For instance, Benjamin Isgur, a director at HRI, pointed to the rapid growth in retail clinics, which can deliver care at less than two-thirds the cost of a physician office visit. In 2012, 24% of consumers had visited a retail clinic—more than double the 10% in 2007.
“There's no indication that it will let up,” he said. “We know that consumers are very interested in alternate care sites. They're also very cost-effective.”
Other cost-slowing factors include the growth of high-performance networks, where employers contract with marquee health systems that deliver high-quality care at a reasonable cost. With savings on the order of 10% to even 25%, employers will cover travel fees or waive copays for employees who use those providers.
While only 4% of employers have adopted these networks, they include major retailers such as Wal-Mart and Lowe's. More than a third of employers say they're considering the option, according to PwC.

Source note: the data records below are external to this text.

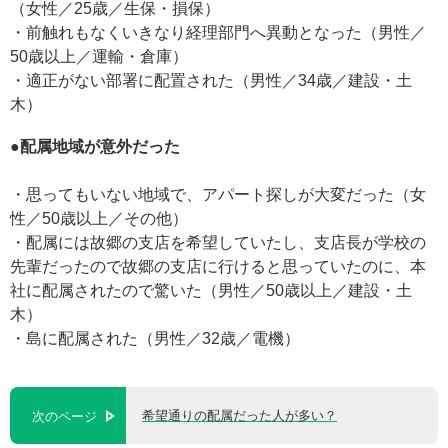
（女性／25歳／生保・損保）
・前触れもなくいきなり経理部門へ異動となった（男性／
50歳以上／運輸・倉庫）
・適正がない部署に配置された（男性／34歳／建設・土
木）
●配属地域が意外だった
・思ってもいない地域で、アパート探しが大変だった（女
性／50歳以上／その他）
・配属には故郷の支店を希望していたし、支店長が学校の
先輩だったので故郷の支店に行けると思っていたのに、本
社に配属されたので驚いた（男性／50歳以上／建設・土
木）
・島に配属された（男性／32歳／電機）
希望通りの配属だった人が多い？
次のページ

The report also cites readmissions penalties and the rapid adoption of high-deductible health plans (often as the only benefit available) as similarly holding down costs.
PwC suggests two factors could work against the larger trend. The first is the growth of biologics: As patents have expired on blockbuster pills that treat common conditions like high cholesterol and hypertension, pharmaceutical companies are increasingly turning to specialty drugs that treat more complex diseases but at high prices.
For the first time in 2010—and continuing the following two years—the FDA approved more specialty drugs than traditional ones, PwC found.
The report also pointed to industry consolidation as inflating prices by as much as 20%. “Many insurance companies report an immediate increase in hospital rates,” Steven Elek, a partner at HRI, said on the call. He added that the other factor is the facility fee that is added when a physician group joins a system.
The report also expressed skepticism about the ability of accountable care organizations to hold down costs. Few people are current enrolled in the networks and start-up costs may offset the cost containment benefits in the short-run, Isgur said.